A suspeita recai sobre Mantega

A delação de Palocci começa a mostrar quem lucrou com a bancarrota do Brasil


Os ex-ministros Guido Mantega e Antonio Palocci — Foto: Arte/G1


Em 31 de agosto de 2011, o Banco Central reduziu a taxa Selic de 12,5% para 12% ao ano. O mercado financeiro levou um susto. No mês anterior, a taxa subira de 12,25% para 12,5% e esperava-se nova alta. No máximo, manutenção. O “cavalo de pau” despertou uma onda de críticas à gestão de Alexandre Tombini no BC. Foi uma das principais causas do descalabro econômico no governo Dilma Rousseff. A inflação começou a sair do controle, mas só em 2013 o juro voltou a subir.


Naquele mesmo ano de 2011, o fundo Bintang, que apostava apenas na variação da taxa de juro, registrou um desempenho espetacular: alta de 402%, ante uma média de 25% no mercado. Entre julho e setembro, o patrimônio do fundo saltou de R$ 20 milhões para R$ 38 milhões. Sob administração do banco BTG Pactual, o fundo tinha único cotista: o próprio gestor do fundo, ex-tesoureiro do banco Multiplic, credenciado regularmente no mercado financeiro.


A Comissão de Valores Mobiliários (CVM) chegou a investigar se o Bintang – estrela, em indonésio – se beneficiara de informação privilegiada para obter seu resultado estelar. Encerrou o caso sem nenhuma conclusão. Pois ontem, a Operação Estrela Cadente, da Polícia Federal, revelou uma denúncia há anos comentada no mercado financeiro, que consta de um dos 84 anexos da delação do ex-ministro petista Antonio Palocci.

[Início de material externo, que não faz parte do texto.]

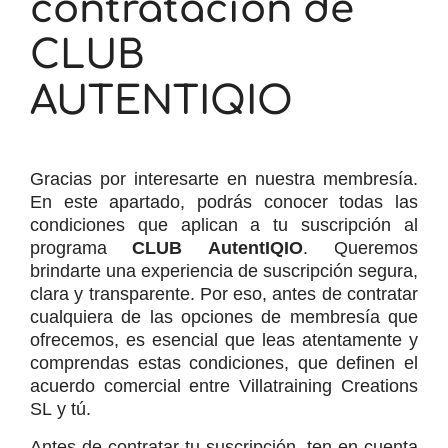
contratación de
CLUB
AUTENTIQIO
Gracias por interesarte en nuestra membresía. 
En este apartado, podrás conocer todas las 
condiciones que aplican a tu suscripción al 
programa 
CLUB AutentIQIO
. Queremos 
brindarte una experiencia de suscripción segura, 
clara y transparente. Por eso, antes de contratar 
cualquiera de las opciones de membresía que 
ofrecemos, es esencial que leas atentamente y 
comprendas estas condiciones, que definen el 
acuerdo comercial entre Villatraining Creations 
SL y tú.
Antes de contratar tu suscripción, ten en cuenta 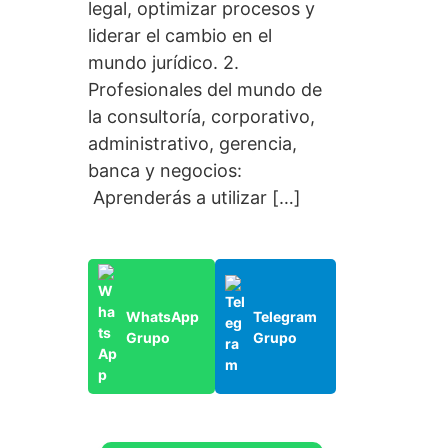
legal, optimizar procesos y
liderar el cambio en el
mundo jurídico. 2.
Profesionales del mundo de
la consultoría, corporativo,
administrativo, gerencia,
banca y negocios:
Aprenderás a utilizar […]
WhatsApp
Telegram
Grupo
Grupo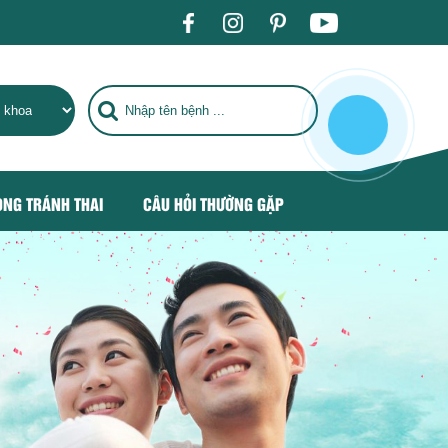
HUẨN QUỐC TẾ, TRỞ THÀNH ĐỊA CHỈ CHĂM SÓC SỨC KHỎE HÀN
ÒNG TRÁNH THAI
CÂU HỎI THƯỜNG GẶP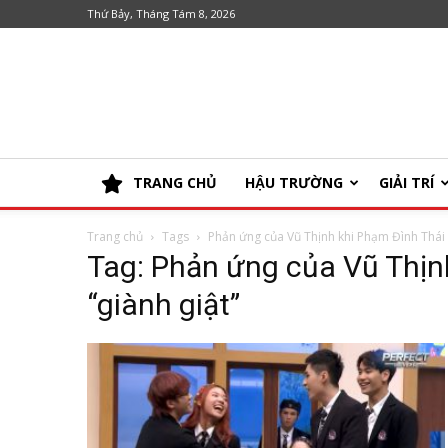
Thứ Bảy, Tháng Tám 8, 2026
TRANG CHỦ
HẬU TRƯỜNG
GIẢI TRÍ
Trang chủ
Tags
Phản ứng của Vũ Thịnh khi Phạm Đình Thái 
Tag: Phản ứng của Vũ Thịn
“giành giật”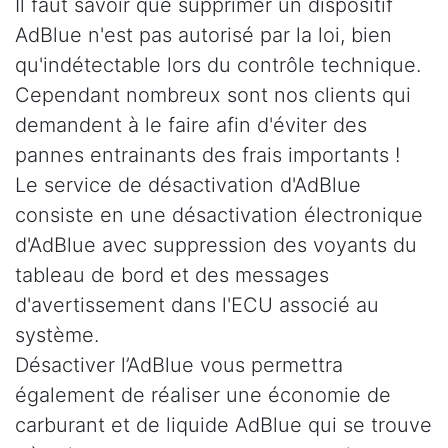
Il faut savoir que supprimer un dispositif
AdBlue n'est pas autorisé par la loi, bien
qu'indétectable lors du contrôle technique.
Cependant nombreux sont nos clients qui
demandent à le faire afin d'éviter des
pannes entrainants des frais importants !
Le service de désactivation d'AdBlue
consiste en une désactivation électronique
d'AdBlue avec suppression des voyants du
tableau de bord et des messages
d'avertissement dans l'ECU associé au
système.
Désactiver l’AdBlue vous permettra
également de réaliser une économie de
carburant et de liquide AdBlue qui se trouve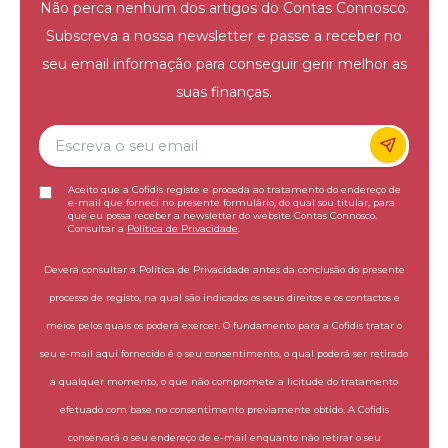
Não perca nenhum dos artigos do Contas Connosco.
Subscreva a nossa newsletter e passe a receber no
seu email informação para conseguir gerir melhor as
suas finanças.
Aceito que a Cofidis registe e proceda ao tratamento do endereço de
e-mail que forneci no presente formulário, do qual sou titular, para
que eu possa receber a newsletter do website Contas Connosco.
Consultar a
Política de Privacidade
.
Deverá consultar a Política de Privacidade antes da conclusão do presente
processo de registo, na qual são indicados os seus direitos e os contactos e
meios pelos quais os poderá exercer. O fundamento para a Cofidis tratar o
seu e-mail aqui fornecido é o seu consentimento, o qual poderá ser retirado
a qualquer momento, o que não compromete a licitude do tratamento
efetuado com base no consentimento previamente obtido. A Cofidis
conservará o seu endereço de e-mail enquanto não retirar o seu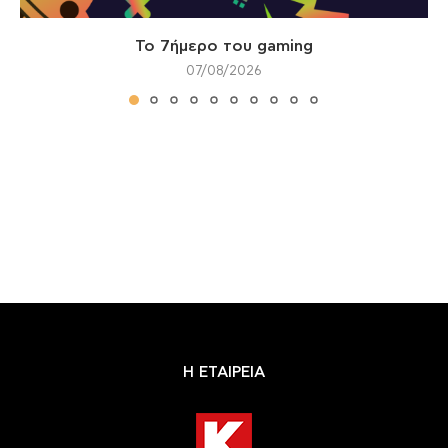
Το 7ήμερο του gaming
07/08/2026
Η ΕΤΑΙΡΕΙΑ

De acordo com Palocci, a estrela que beneficiava o Bintang não era a sorte. Era a estrela vermelha do Partido dos Trabalhadores (PT). O fundo, segundo Palocci, se beneficiava das informações que o então ministro da Fazenda, Guido Mantega, passava ao dono do BTG, o banqueiro André Esteves. Em troca, prossegue a versão de Palocci, Esteves doou R$ 9,5 milhões para a campanha de reeleição de Dilma e repassava 10% do lucro obtido no fundo ao ex-presidente Luiz Inácio Lula da Silva.


O BTG nega que tivesse qualquer papel na gestão do fundo. Quem tomava as decisões sobre as apostas, afirma nota emitida pelo banco, era seu gestor. Tanto Esteves quanto Mantega são personagens recorrentes nas investigações da corrupção nos governos petistas. Esteves chegou a ficar um mês preso depois da delação do ex-senador Delcídio Amaral (o processo foi depois arquivado). Mantega foi citado na delação do empresário Joesley Batista como administrador da conta corrente de propinas que a empresa mantinha com o PT.


A Estrela Cadente investiga o período em que o Bintang funcionou, entre 2010 e 2013, quando o BC passou pelas gestões Tombini e Henrique Meirelles. Se comprovado o uso de informação privilegiada – e, de acordo com as informações disponíveis, Palocci apresentou provas do que afirmou –, será uma mancha sem paralelo numa instituição de reputação profissional sólida, cuja imagem foi até agora poupada na sucessão de escândalos dos últimos anos.


Trata-se de uma modalidade de corrupção altamente sofisticada, de comprovação difícil, que levaria as estripulias petistas a um patamar inédito. Não que ela tenha sido inventada pelo PT. O mercado financeiro é repleto de histórias de manipulação em várias gestões do BC, desde pelo menos os anos 1990. Nenhuma, porém, que envolvesse o próprio ministro da Fazenda, num caso tão flagrantemente suspeito.


A história também revela o valor da delação de Palocci, desprezada pelo Ministério Público na Operação Lava Jato sob o argumento de não conter novidades. Palocci só pôde fazer seu acordo com a PF depois de uma decisão controversa do Supremo Tribunal Federal (STF), que autorizou os federais a também fechar delações. Foi o personagem mais alto da cúpula do PT a romper a omertà, o código de honra mafioso até hoje leva outros a negar as provas reiteradas da corrupção petista.


Palocci era do grupo mais seleto de comando no PT. Conhece profundamente as estripulias do partido. É verdade que pode ter mentido para fechar seu acordo. Cabe examinar as provas apresentadas por ele e acompanhar as investigações. Um fato, contudo, já fica claro. Se a inflexão da política econômica no governo Dilma foi motivada por equívocos ideológicos que levaram o país à bancarrota, isso não impediu muita gente de ganhar dinheiro com o descalabro.